Lines that include the word "needs" should be copied from the listing that follows.
::: Information provided :::
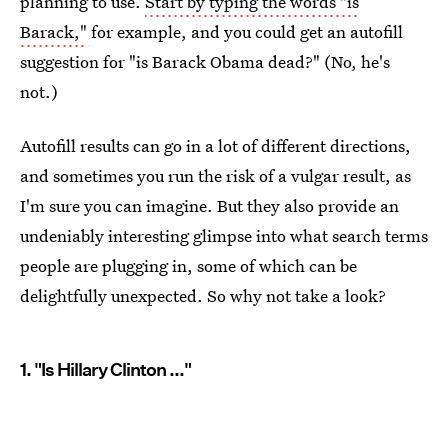
planning to use.
Start by typing the words "is
Barack,"
for example, and you could get an autofill
suggestion for "is Barack Obama dead?" (No, he's
not.)
Autofill results can go in a lot of different directions,
and sometimes you run the risk of a vulgar result, as
I'm sure you can imagine. But they also provide an
undeniably interesting glimpse into what search terms
people are plugging in, some of which can be
delightfully unexpected. So why not take a look?
1. "Is Hillary Clinton ..."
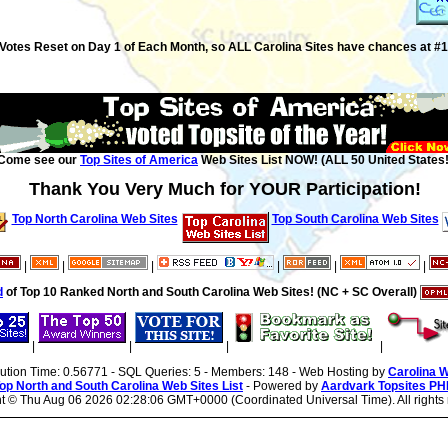
Votes Reset on Day 1 of Each Month, so ALL Carolina Sites have chances at #1
Come see our
Top Sites of America
Web Sites List NOW! (ALL 50 United States!
Thank You Very Much for YOUR Participation!
Top North Carolina Web Sites
Top South Carolina Web Sites
|
|
|
|
|
|
d
of Top 10 Ranked North and South Carolina Web Sites! (NC + SC Overall)
|
|
|
|
cution Time: 0.56771 - SQL Queries: 5 - Members: 148 - Web Hosting by
Carolina 
op North and South Carolina Web Sites List
- Powered by
Aardvark Topsites PH
ht ©
Thu Aug 06 2026 02:28:06 GMT+0000 (Coordinated Universal Time). All rights 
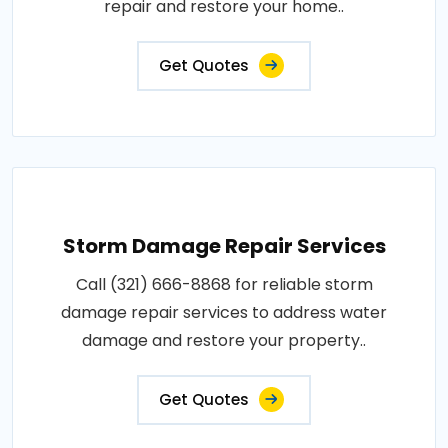
repair and restore your home..
Get Quotes
Storm Damage Repair Services
Call (321) 666-8868 for reliable storm
damage repair services to address water
damage and restore your property..
Get Quotes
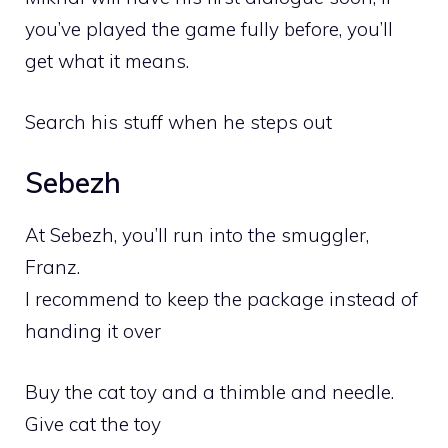
you’ve played the game fully before, you’ll
get what it means.
Search his stuff when he steps out
Sebezh
At Sebezh, you’ll run into the smuggler,
Franz.
I recommend to keep the package instead of
handing it over
Buy the cat toy and a thimble and needle.
Give cat the toy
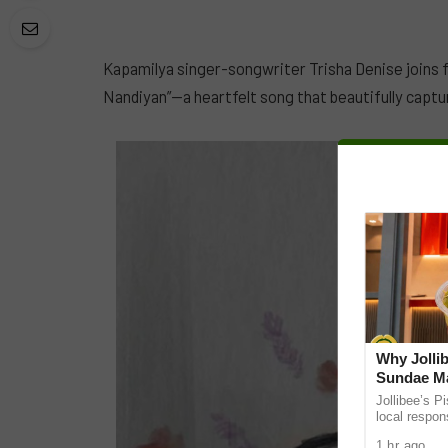
Kapamilya singer-songwriter Trisha Denise joins 
Nandiyan”—a heartfelt song that beautifully captu
Why Jollib
Sundae Ma
Jollibee’s P
local respon
the UAE. It
1 hr ago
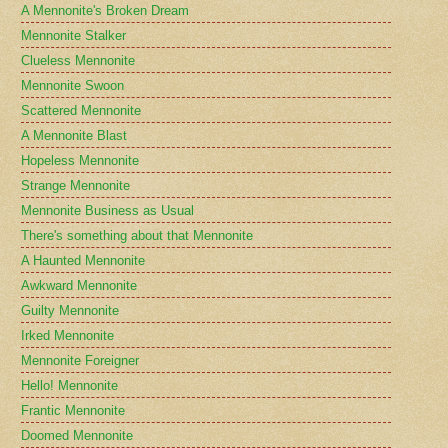
A Mennonite's Broken Dream
Mennonite Stalker
Clueless Mennonite
Mennonite Swoon
Scattered Mennonite
A Mennonite Blast
Hopeless Mennonite
Strange Mennonite
Mennonite Business as Usual
There's something about that Mennonite
A Haunted Mennonite
Awkward Mennonite
Guilty Mennonite
Irked Mennonite
Mennonite Foreigner
Hello! Mennonite
Frantic Mennonite
Doomed Mennonite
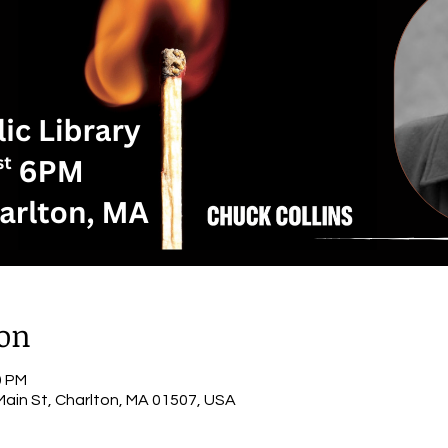
ion
0 PM
 Main St, Charlton, MA 01507, USA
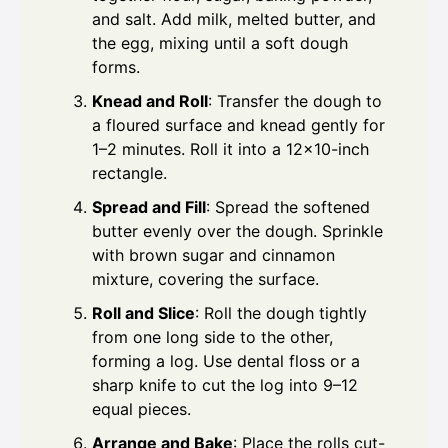
and salt. Add milk, melted butter, and
the egg, mixing until a soft dough
forms.
Knead and Roll
: Transfer the dough to
a floured surface and knead gently for
1–2 minutes. Roll it into a 12×10-inch
rectangle.
Spread and Fill
: Spread the softened
butter evenly over the dough. Sprinkle
with brown sugar and cinnamon
mixture, covering the surface.
Roll and Slice
: Roll the dough tightly
from one long side to the other,
forming a log. Use dental floss or a
sharp knife to cut the log into 9–12
equal pieces.
Arrange and Bake
: Place the rolls cut-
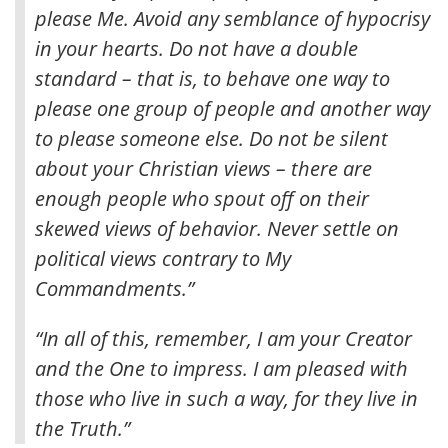
please Me
. Avoid any semblance of hypocrisy
in your hearts. Do not have a double
standard – that is, to behave one way to
please one group of people and another way
to please someone else. Do not be silent
about your Christian views – there are
enough people who spout off on their
skewed views of behavior. Never settle on
political views contrary to My
Commandments.”
“In all of this, remember, I am your Creator
and the One to impress. I am pleased with
those who live in such a way, for they live in
the Truth.”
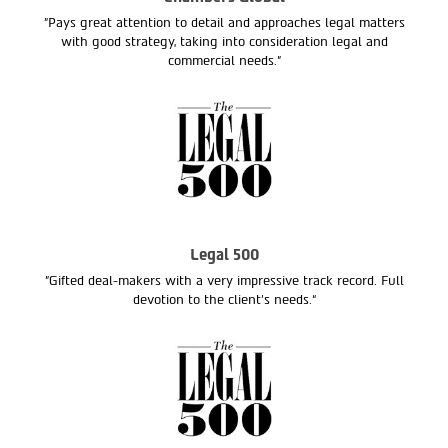
"Pays great attention to detail and approaches legal matters
with good strategy, taking into consideration legal and
commercial needs."
Legal 500
"Gifted deal-makers with a very impressive track record. Full
devotion to the client’s needs.“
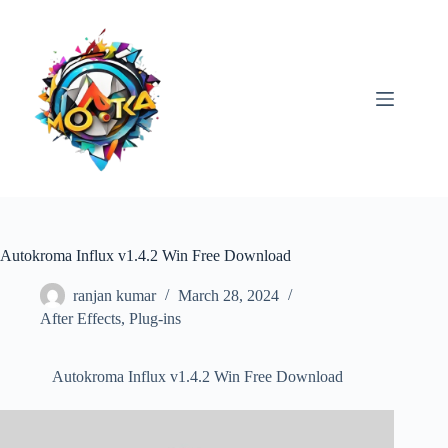
Skip
to
content
Autokroma Influx v1.4.2 Win Free Download
ranjan kumar
March 28, 2024
After Effects
,
Plug-ins
Autokroma Influx v1.4.2 Win Free Download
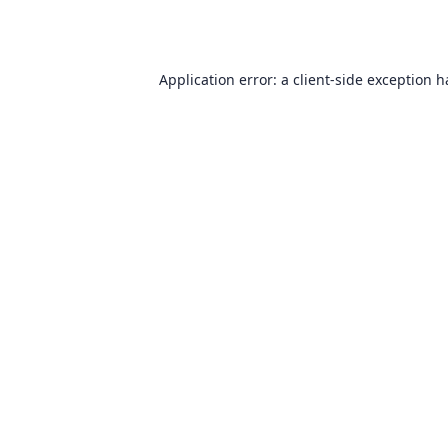
Application error: a
client
-side exception 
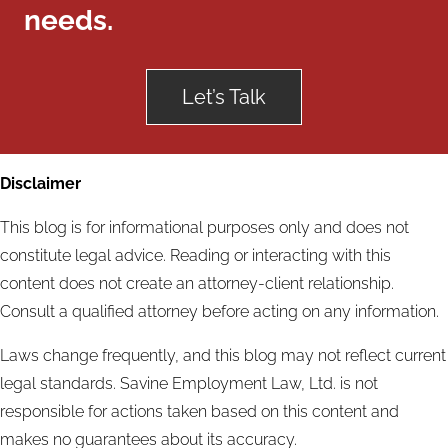
needs.
Let’s Talk
Disclaimer
This blog is for informational purposes only and does not
constitute legal advice. Reading or interacting with this
content does not create an attorney-client relationship.
Consult a qualified attorney before acting on any information.
Laws change frequently, and this blog may not reflect current
legal standards. Savine Employment Law, Ltd. is not
responsible for actions taken based on this content and
makes no guarantees about its accuracy.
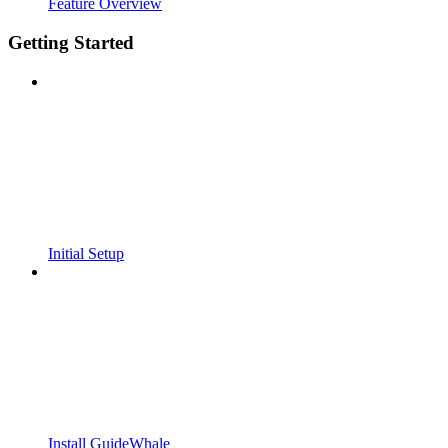
Feature Overview
Getting Started
Initial Setup
Install GuideWhale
:::
◆ **Answer section**
commercial needs."
devotion to the client’s needs.“
needs.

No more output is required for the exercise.